Halchishick doesn’t actually need or want any of these procedures. She’s proving a point: just because our distorted image of how a body should be is medically attainable, that doesn’t mean it should be attained.

And if you doubt that anyone actually wants to look like Barbie, meet Cindy Jackson, a 55-year-old woman who’s had 52 cosmetic surgeries to look like her plastic idol."This is the way I should look,” Jackson told Good Morning America. "It's evolution. It's medical progress." There's also 10-in-one-day record-holder Heidi Montag, and a revolving door of on-screen personalities who look more like each other and less like human beings by the day.

Not everyone would call that progress. “The number one wish for all teenage girls is to be thinner,” said Halchishick, a former Ford Model who now mentors high school students about body image issues. “They think what makes a girl beautiful is skinny with big boobs, perfect hair, perfect make-up.”

Last year a total of 13.1 million body parts were surgically altered. Five percent of patients were under the age of 20.

Halchishick, who co-founded the website Healthy is the New Skinny, doesn’t place all the blame on surgery or a pint-sized rubber and plastic doll. She believes change has to start in schools, as well as in the fashion industry. “Girls want to know how to lose weight so badly, and the schools don’t want to talk about it, because they’re worried they’ll develop a complex,” she told The Gloss in March. “There need to be models to show [girls] to wish for more.” She now heads up her own modeling agency for women with natural figures. She’s also campaigned to get plus-sized designers into New York Fashion Week. But her spread in O magazine, the first nude pictorial they’ve ever featured, has been the most buzz-worthy.

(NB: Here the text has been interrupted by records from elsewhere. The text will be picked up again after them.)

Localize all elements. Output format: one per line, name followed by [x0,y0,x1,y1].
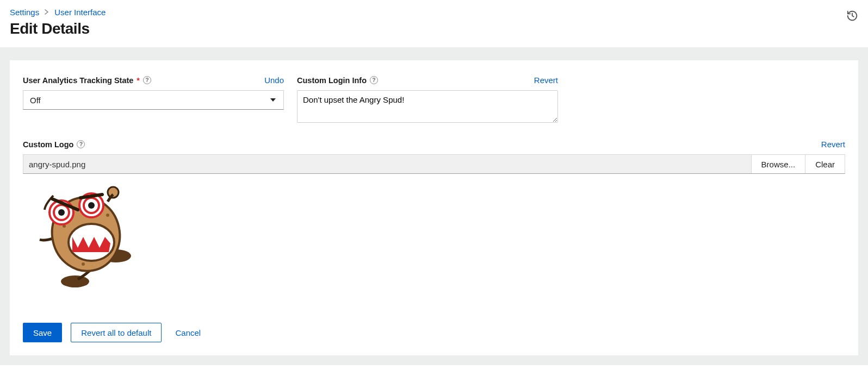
breadcrumb-settings[interactable]: Settings [10,8,39,17]
breadcrumb-user-interface[interactable]: User Interface [54,8,106,17]
save-button[interactable]: Save [23,323,62,342]
content-area: User Analytics Tracking State * ? Undo O… [0,47,868,365]
file-input-row: angry-spud.png Browse... Clear [23,154,845,174]
angry-spud-image [32,183,146,289]
undo-analytics-link[interactable]: Undo [264,76,284,85]
file-name-display: angry-spud.png [23,155,751,173]
chevron-down-icon [270,98,276,102]
revert-login-info-link[interactable]: Revert [534,76,558,85]
field-analytics: User Analytics Tracking State * ? Undo O… [23,76,284,124]
page-title: Edit Details [10,20,106,37]
svg-point-1 [61,275,89,287]
help-icon[interactable]: ? [370,76,378,84]
help-icon[interactable]: ? [143,76,151,84]
browse-button[interactable]: Browse... [751,155,805,173]
label-login-info: Custom Login Info ? [297,76,378,85]
required-indicator: * [137,76,140,85]
svg-point-6 [82,262,85,266]
logo-preview [32,183,845,290]
revert-logo-link[interactable]: Revert [821,140,845,149]
revert-all-button[interactable]: Revert all to default [71,323,162,342]
form-card: User Analytics Tracking State * ? Undo O… [10,60,858,355]
svg-point-15 [88,202,95,209]
label-custom-logo: Custom Logo ? [23,140,85,149]
label-analytics: User Analytics Tracking State * ? [23,76,151,85]
field-custom-logo: Custom Logo ? Revert angry-spud.png Brow… [23,140,845,290]
svg-point-5 [106,214,109,217]
analytics-select-value: Off [30,96,41,105]
svg-point-11 [58,209,65,216]
help-icon[interactable]: ? [77,140,85,148]
field-login-info: Custom Login Info ? Revert [297,76,558,124]
analytics-select[interactable]: Off [23,90,284,110]
clear-button[interactable]: Clear [805,155,845,173]
form-actions: Save Revert all to default Cancel [23,323,845,342]
login-info-textarea[interactable] [297,90,558,123]
cancel-button[interactable]: Cancel [170,323,206,342]
page-header: Settings User Interface Edit Details [0,0,868,47]
breadcrumb: Settings User Interface [10,8,106,17]
chevron-right-icon [45,9,49,16]
history-icon[interactable] [846,10,858,23]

Accompanied by an essay by writer Amy Bloom, the photograph is
intended to make women rethink their body image ideals. But it hasn't had that effect on everyone. When one 15-year-old girl saw this photo of Halchishick, her first thought was of her own imperfection, according to a blogger for Healthy is the New Skinny. “I thought if a girl as pretty as that has to change so much to be perfect, it made me wonder how much more I’d have to change.”


Anonymous said...

Marliyn Monroe was a 1950s 12-14 AKA a modern 2-4. Why do people keep deluding themselves with the idea she was big? She was a tiny woman and anyone with eyes can see that modern model is massive in comparison:
That model is plus-sized and probably overweight or on the very high end of normal.

Jan said...

BALONEY! Marilyn Monroe was NEVER a "modern" size 2-4. If you believe that, then you don't have eyes in your head or you are deluding yourself. Check her figure out for yourself in this 1954 Wikipedia picture:

Caroline said...

Wow Jan, and you were supporting what, she is TINY in that pic. I agree with Anonymous. I am a size 0-2 and I'm 104lbs. But when I go into vintage shops I were huge sizes, 8, 10s. Clothes were made tiny tiny back then it seems.

Jan said...

Well Caroline, it appears I'm looking a different woman than you are. When I look at the pic of Marilyn Monroe, I see a curvy woman who is not rail thin. She is definitely NOT overweight. I used to weigh 106 pounds many moons ago and I was a size 5 in "junior" sizes back then. When I was in 9th grade I weighed about 135 pounds and I was a size 14. That was in 1966.

According to this website
Monroe was 5 feet 5.5 inches tall and weighted generally between 117-120 pounds but had periods where she fluctuated with higher weight when she was depressed; like many of us, she would eat when she was depressed.

The original point was that the woman "marked up" in the article I posted is NOT fat. She is only "overweight" if we compare her to someone 5'2" and 90 pounds or 5'10" and 125 pounds. As women, we have allowed certain elements in society to brainwash us into thinking that an unhealthy underweight figure is, in fact, something to be desired!

And how many people are ooohing and aaahing now over Demi Moore's figure?

Trying to be unrealistically thin is a very unhealthy obsession.